For each line of the data below that contains "header", return that line.

Data supplied Block Start

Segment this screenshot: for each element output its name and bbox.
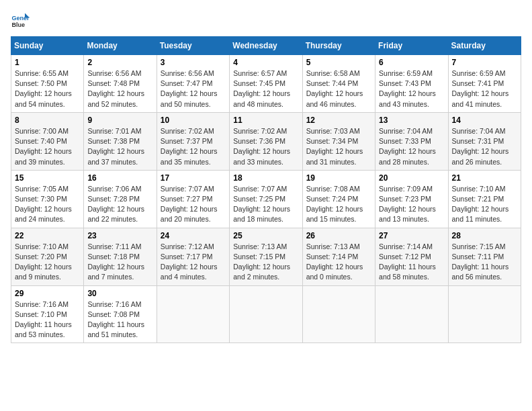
day-details: Sunrise: 6:57 AM Sunset: 7:45 PM Dayligh…: [233, 68, 298, 109]
calendar-cell: 24 Sunrise: 7:12 AM Sunset: 7:17 PM Dayl…: [157, 228, 229, 285]
day-number: 26: [306, 231, 371, 240]
day-details: Sunrise: 7:13 AM Sunset: 7:15 PM Dayligh…: [233, 242, 298, 283]
calendar-cell: 15 Sunrise: 7:05 AM Sunset: 7:30 PM Dayl…: [11, 170, 84, 228]
day-number: 22: [15, 231, 80, 240]
day-number: 10: [161, 116, 226, 125]
day-number: 19: [306, 173, 371, 183]
logo-icon: General Blue: [11, 11, 30, 30]
day-number: 18: [233, 173, 298, 183]
day-number: 5: [306, 58, 371, 67]
weekday-header: Sunday: [11, 37, 84, 55]
day-number: 28: [452, 231, 517, 240]
calendar-cell: 27 Sunrise: 7:14 AM Sunset: 7:12 PM Dayl…: [375, 228, 448, 285]
day-details: Sunrise: 7:04 AM Sunset: 7:33 PM Dayligh…: [379, 126, 444, 167]
day-details: Sunrise: 7:05 AM Sunset: 7:30 PM Dayligh…: [15, 184, 80, 225]
calendar-cell: 25 Sunrise: 7:13 AM Sunset: 7:15 PM Dayl…: [230, 228, 302, 285]
day-number: 25: [233, 231, 298, 240]
weekday-header: Thursday: [302, 37, 375, 55]
day-number: 27: [379, 231, 444, 240]
day-number: 12: [306, 116, 371, 125]
calendar-cell: 17 Sunrise: 7:07 AM Sunset: 7:27 PM Dayl…: [157, 170, 229, 228]
calendar-cell: [375, 285, 448, 343]
day-details: Sunrise: 7:12 AM Sunset: 7:17 PM Dayligh…: [161, 242, 226, 283]
day-details: Sunrise: 7:16 AM Sunset: 7:10 PM Dayligh…: [15, 300, 80, 340]
calendar-cell: 13 Sunrise: 7:04 AM Sunset: 7:33 PM Dayl…: [375, 112, 448, 170]
day-details: Sunrise: 7:14 AM Sunset: 7:12 PM Dayligh…: [379, 242, 444, 283]
calendar-table: SundayMondayTuesdayWednesdayThursdayFrid…: [11, 36, 521, 343]
page-header: General Blue: [11, 11, 521, 30]
day-details: Sunrise: 7:03 AM Sunset: 7:34 PM Dayligh…: [306, 126, 371, 167]
day-details: Sunrise: 7:16 AM Sunset: 7:08 PM Dayligh…: [87, 300, 152, 340]
day-number: 9: [87, 116, 152, 125]
day-details: Sunrise: 7:06 AM Sunset: 7:28 PM Dayligh…: [87, 184, 152, 225]
day-number: 3: [161, 58, 226, 67]
day-details: Sunrise: 7:02 AM Sunset: 7:36 PM Dayligh…: [233, 126, 298, 167]
day-number: 4: [233, 58, 298, 67]
calendar-cell: 2 Sunrise: 6:56 AM Sunset: 7:48 PM Dayli…: [84, 55, 157, 113]
day-number: 23: [87, 231, 152, 240]
calendar-header-row: SundayMondayTuesdayWednesdayThursdayFrid…: [11, 37, 521, 55]
day-details: Sunrise: 7:10 AM Sunset: 7:21 PM Dayligh…: [452, 184, 517, 225]
day-number: 13: [379, 116, 444, 125]
day-number: 7: [452, 58, 517, 67]
day-details: Sunrise: 7:07 AM Sunset: 7:27 PM Dayligh…: [161, 184, 226, 225]
day-details: Sunrise: 6:56 AM Sunset: 7:47 PM Dayligh…: [161, 68, 226, 109]
calendar-cell: 21 Sunrise: 7:10 AM Sunset: 7:21 PM Dayl…: [448, 170, 521, 228]
weekday-header: Wednesday: [230, 37, 302, 55]
calendar-cell: 6 Sunrise: 6:59 AM Sunset: 7:43 PM Dayli…: [375, 55, 448, 113]
calendar-cell: 11 Sunrise: 7:02 AM Sunset: 7:36 PM Dayl…: [230, 112, 302, 170]
calendar-week-row: 15 Sunrise: 7:05 AM Sunset: 7:30 PM Dayl…: [11, 170, 521, 228]
calendar-cell: 10 Sunrise: 7:02 AM Sunset: 7:37 PM Dayl…: [157, 112, 229, 170]
calendar-cell: 1 Sunrise: 6:55 AM Sunset: 7:50 PM Dayli…: [11, 55, 84, 113]
calendar-cell: 14 Sunrise: 7:04 AM Sunset: 7:31 PM Dayl…: [448, 112, 521, 170]
day-number: 8: [15, 116, 80, 125]
day-number: 11: [233, 116, 298, 125]
day-number: 21: [452, 173, 517, 183]
day-details: Sunrise: 7:00 AM Sunset: 7:40 PM Dayligh…: [15, 126, 80, 167]
weekday-header: Monday: [84, 37, 157, 55]
calendar-cell: [448, 285, 521, 343]
calendar-body: 1 Sunrise: 6:55 AM Sunset: 7:50 PM Dayli…: [11, 55, 521, 343]
day-number: 6: [379, 58, 444, 67]
calendar-week-row: 1 Sunrise: 6:55 AM Sunset: 7:50 PM Dayli…: [11, 55, 521, 113]
calendar-cell: 30 Sunrise: 7:16 AM Sunset: 7:08 PM Dayl…: [84, 285, 157, 343]
calendar-cell: 23 Sunrise: 7:11 AM Sunset: 7:18 PM Dayl…: [84, 228, 157, 285]
day-details: Sunrise: 7:07 AM Sunset: 7:25 PM Dayligh…: [233, 184, 298, 225]
weekday-header: Saturday: [448, 37, 521, 55]
calendar-cell: 22 Sunrise: 7:10 AM Sunset: 7:20 PM Dayl…: [11, 228, 84, 285]
day-number: 2: [87, 58, 152, 67]
logo: General Blue: [11, 11, 30, 30]
day-details: Sunrise: 7:09 AM Sunset: 7:23 PM Dayligh…: [379, 184, 444, 225]
calendar-week-row: 29 Sunrise: 7:16 AM Sunset: 7:10 PM Dayl…: [11, 285, 521, 343]
calendar-cell: 18 Sunrise: 7:07 AM Sunset: 7:25 PM Dayl…: [230, 170, 302, 228]
day-number: 15: [15, 173, 80, 183]
day-number: 24: [161, 231, 226, 240]
day-number: 30: [87, 289, 152, 298]
day-details: Sunrise: 7:13 AM Sunset: 7:14 PM Dayligh…: [306, 242, 371, 283]
calendar-cell: 12 Sunrise: 7:03 AM Sunset: 7:34 PM Dayl…: [302, 112, 375, 170]
day-details: Sunrise: 7:04 AM Sunset: 7:31 PM Dayligh…: [452, 126, 517, 167]
day-number: 1: [15, 58, 80, 67]
day-details: Sunrise: 7:02 AM Sunset: 7:37 PM Dayligh…: [161, 126, 226, 167]
day-details: Sunrise: 7:11 AM Sunset: 7:18 PM Dayligh…: [87, 242, 152, 283]
calendar-cell: 26 Sunrise: 7:13 AM Sunset: 7:14 PM Dayl…: [302, 228, 375, 285]
calendar-cell: [157, 285, 229, 343]
day-details: Sunrise: 6:58 AM Sunset: 7:44 PM Dayligh…: [306, 68, 371, 109]
calendar-cell: 20 Sunrise: 7:09 AM Sunset: 7:23 PM Dayl…: [375, 170, 448, 228]
calendar-week-row: 22 Sunrise: 7:10 AM Sunset: 7:20 PM Dayl…: [11, 228, 521, 285]
day-details: Sunrise: 6:55 AM Sunset: 7:50 PM Dayligh…: [15, 68, 80, 109]
weekday-header: Tuesday: [157, 37, 229, 55]
calendar-cell: 19 Sunrise: 7:08 AM Sunset: 7:24 PM Dayl…: [302, 170, 375, 228]
day-details: Sunrise: 7:01 AM Sunset: 7:38 PM Dayligh…: [87, 126, 152, 167]
weekday-header: Friday: [375, 37, 448, 55]
day-number: 29: [15, 289, 80, 298]
calendar-cell: 8 Sunrise: 7:00 AM Sunset: 7:40 PM Dayli…: [11, 112, 84, 170]
calendar-cell: [230, 285, 302, 343]
calendar-cell: 28 Sunrise: 7:15 AM Sunset: 7:11 PM Dayl…: [448, 228, 521, 285]
day-number: 14: [452, 116, 517, 125]
calendar-cell: 5 Sunrise: 6:58 AM Sunset: 7:44 PM Dayli…: [302, 55, 375, 113]
svg-text:Blue: Blue: [11, 21, 25, 28]
day-details: Sunrise: 6:59 AM Sunset: 7:41 PM Dayligh…: [452, 68, 517, 109]
day-number: 16: [87, 173, 152, 183]
calendar-cell: 4 Sunrise: 6:57 AM Sunset: 7:45 PM Dayli…: [230, 55, 302, 113]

Data supplied Block End

→ Written solution:
weekday-header: Sunday: [11, 37, 84, 55]
weekday-header: Thursday: [302, 37, 375, 55]
page-header: General Blue: [11, 11, 521, 30]
calendar-header-row: SundayMondayTuesdayWednesdayThursdayFrid…: [11, 37, 521, 55]
weekday-header: Wednesday: [230, 37, 302, 55]
weekday-header: Monday: [84, 37, 157, 55]
weekday-header: Saturday: [448, 37, 521, 55]
weekday-header: Tuesday: [157, 37, 229, 55]
weekday-header: Friday: [375, 37, 448, 55]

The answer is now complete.